- Baliadanga Location in West Bengal, India Baliadanga Baliadanga (India)
- Coordinates: 24°52′42″N 88°01′39″E﻿ / ﻿24.878317°N 88.027365°E
- Country: India
- State: West Bengal
- District: Malda

Area
- • Total: 3.775 km^{2} (1.458 sq mi)
- Elevation: 29 m (95 ft)

Population (2011)
- • Total: 12,379
- • Density: 3,279/km^{2} (8,493/sq mi)

Languages (For language and religion details see Kaliachak I#Language and religion)
- • Official: Bengali, English
- Time zone: UTC+5:30 (IST)
- PIN: 732206
- Telephone/ STD code: 03512
- Vehicle registration: WB
- Lok Sabha constituency: Maldaha Dakshin
- Vidhan Sabha constituency: Sujapur
- Website: malda.nic.in

= Baliadanga =

Baliadanga is a census town in the Kaliachak I CD block in the Malda Sadar subdivision of Malda district in the state of West Bengal, India.

== Geography ==

===Location===
Baliadanga is located at .

According to the map of Kaliachak CD block in the District Census Handbook, Maldah, 2011, Silampur, Baliadanga, Alipur and Karari Chandpur form a cluster of census towns.

===Area overview===
The area shown in the adjoining map is the physiographic sub-region known as the diara. It "is a relatively well drained flat land formed by the fluvial deposition of newer alluvium." The most note-worthy feature is the Farakka Barrage across the Ganges. The area is a part of the Malda Sadar subdivision, which is an overwhelmingly rural region, but the area shown in the map has pockets of urbanization with 17 census towns, concentrated mostly in the Kaliachak I CD block. The bank of the Ganges between Bhutni and Panchanandapur (both the places are marked on the map), is the area worst hit by left bank erosion, a major problem in the Malda area. The ruins of Gauda, capital of several empires, is located in this area.

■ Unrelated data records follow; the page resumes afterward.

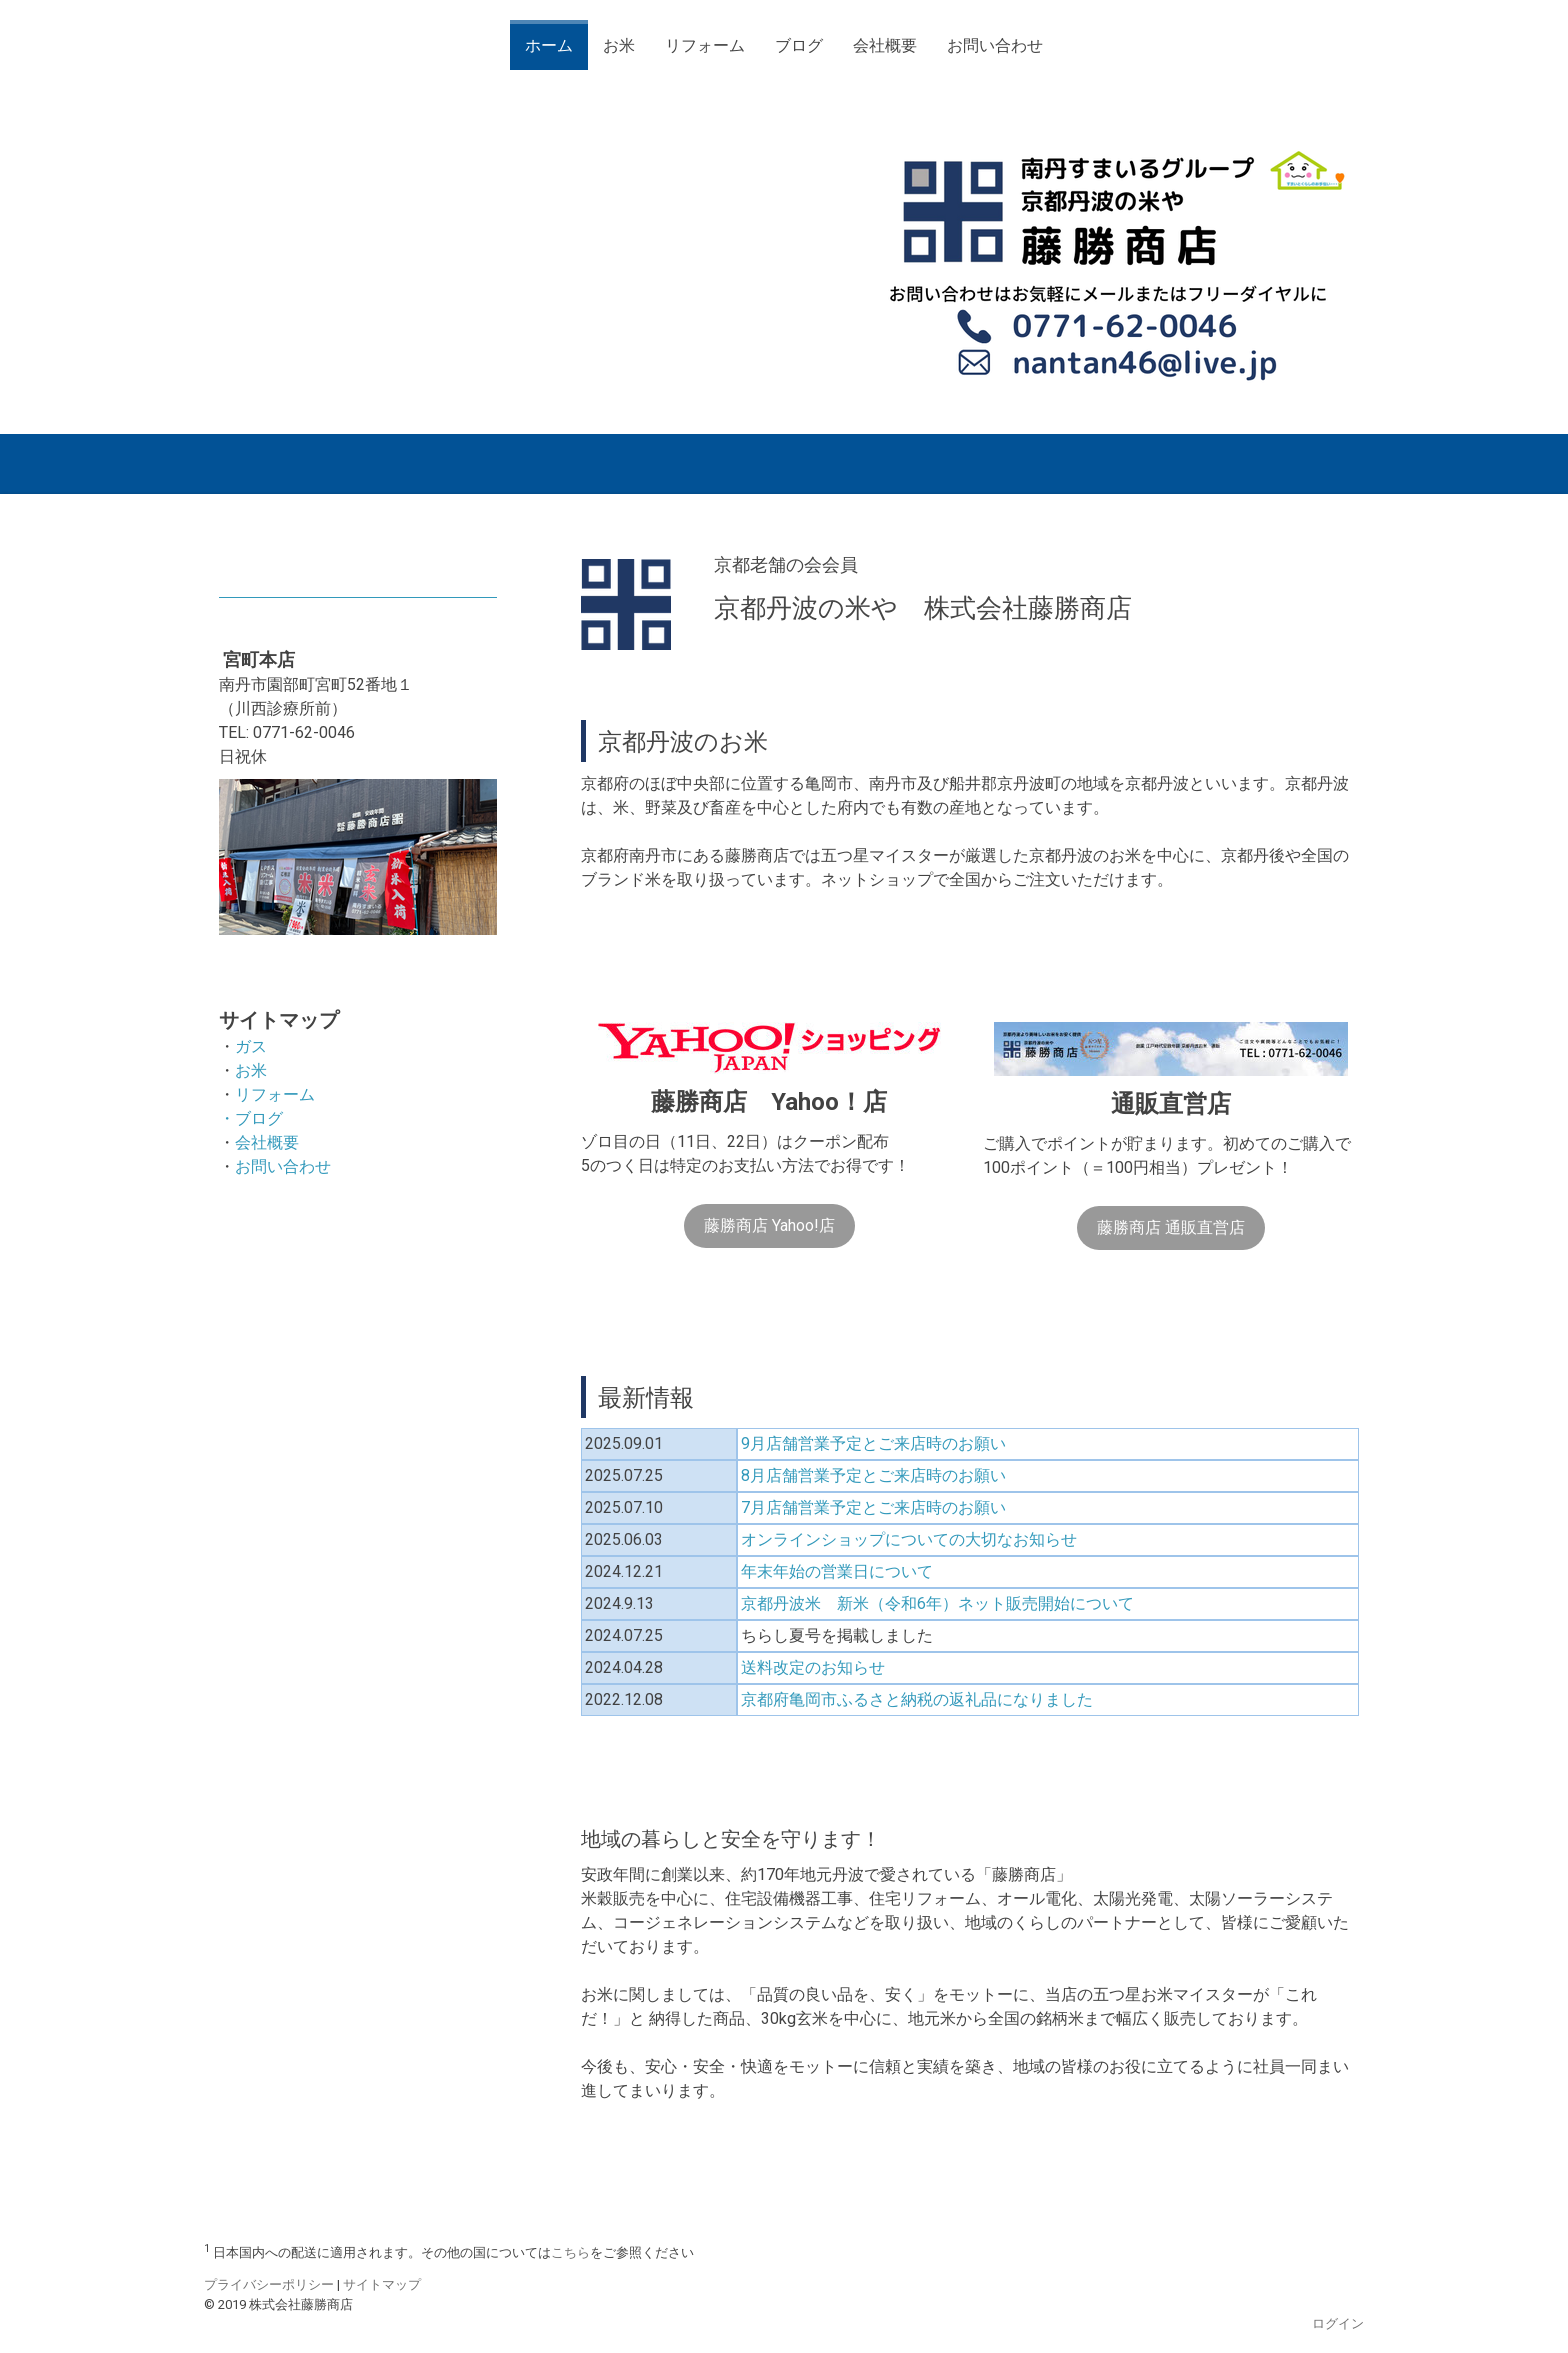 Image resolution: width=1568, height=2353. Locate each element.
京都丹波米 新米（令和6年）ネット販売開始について (937, 1603)
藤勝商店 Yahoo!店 (769, 1225)
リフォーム (705, 45)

Note: The map alongside presents some of the notable locations in the area. All places marked in the map are linked in the larger full screen map.

==Demographics==
According to the 2011 Census of India, Baliadanga had a total population of 12,379, of which 6,340 (51%) were males and 6,039 (49%) were females. Population in the age range 0–6 years was 1,706. The total number of literate persons in Baliadanga was 8,112 (76.00% of the population over 6 years).

==Infrastructure==
According to the District Census Handbook, Maldah, 2011, Baliadanga covered an area of 3.775 km^{2}. It had 12 km roads with open drains. The protected water-supply involved service reservoir, tap water from treated sources, hand pump. It had 2,237 domestic electric connections, 30 road lighting points. Among the medical facilities it had 1 dispensary/ health centre, 1 veterinary hospital, 25 medicine shops. Among the educational facilities, it had 9 primary schools, 2 secondary schools, 2 senior secondary schools in town, the nearest general degree college at Sultanganj 3 km away. It had 1 non-formal education centre (Sarva Shiksha Abhiyan). Among the social, recreational and cultural facilities, it had 1 cinema theatre, 1 auditorium/ community hall, 1 public library, 1 reading room. It produced wooden furniture, beedi, bakery products.

==Transport==
Khaltipur railway station, located nearby, is on the Howrah-New Jalpaiguri line.